Ко всеобщему сожалению, да. Но я притворилась, что не понимаю, кем интересуется рядом сидящая девушка, и продолжила жевать купленный онигири.
– Я о Чонгу… Чон Чонгуке, – боязливо уточнила она и сразу же после моего кивка опустила глаза на шнуровку туфель.
Я еле дождалась длительного перерыва, чтобы надышаться свежим воздухом и перекусить в одиночестве. По правде говоря, никаких тяжких мук в частной школе я не испытала. Одно лишь безвкусное уныние. На новом месте неделя ползла вонючим слизнем, который следил липкой дорожкой подавленного настроения. Изначально директор школы намеревался распределить меня в единственный класс, отведённый ученикам с багажом олимпиадных побед, а не родительского бабла. Мама Чон Чонгука была с этим категорически не согласна. Категорическое несогласие одного из главных спонсоров школьного фонда убедило директора пересмотреть свои намерения, так что разыгрывать амнезию нам с Чоном пришлось с самого первого дня, когда я перешагнула порог его класса.
Неожиданно, нашлись плюсы: я конкретно загрузила учёбой мозг, чтобы вытеснить мысли о безрадостном будущем. В моём распоряжении были пустые классы по вечерам и вот такие перемены вне стен школы. С каждым звонком я хватала сумку и уходила в сад, который оценивался дочерью садовника как десять посиневших пальцев из десяти. В общем, меня всё устраивало. До сегодняшнего дня.
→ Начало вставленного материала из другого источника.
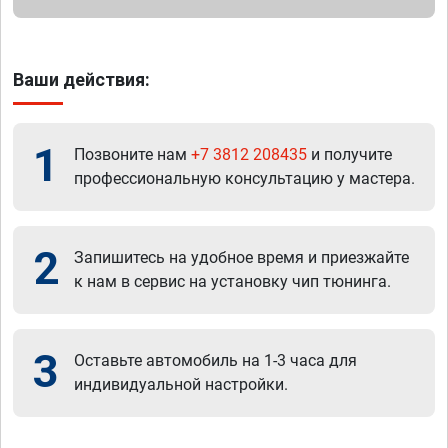
Ваши действия:
1
Позвоните нам
+7 3812 208435
и получите
профессиональную консультацию у мастера.
2
Запишитесь на удобное время и приезжайте
к нам в сервис на установку чип тюнинга.
3
Оставьте автомобиль на 1-3 часа для
индивидуальной настройки.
– Здо́рово, – выдохнула девушка облачко пара.
Действительно круто иметь такое знакомство. Правда, если оно не сводится целиком к взаимной неприязни.
Но я понимала одноклассницу. В школе Чон Чонгук был совершенно другим человеком. Со стороны наблюдателя грань между ним и остальными видится особенно чёткой. Вокруг него постоянно мельтешит толпа попавшихся – она тянется к нему, словно проросшая повсюду трава к высокому небу. Харизматичный. Впечатляющий. Он часто улыбается и заразительно смеётся. Попавшиеся ловят каждое его слово, их восхищение и покорность отражаются в глазах Чона снисходительностью. Его превосходство обладает каким-то дурманящим эффектом, пока наблюдаешь за тем, как он жмурится в смехе над удачной шуткой или как склоняет голову к плечу, притягательно улыбаясь. В девушках просыпается робость или, наоборот, кокетство, но одинаково млеют все они, взволнованные чувством влюблённости.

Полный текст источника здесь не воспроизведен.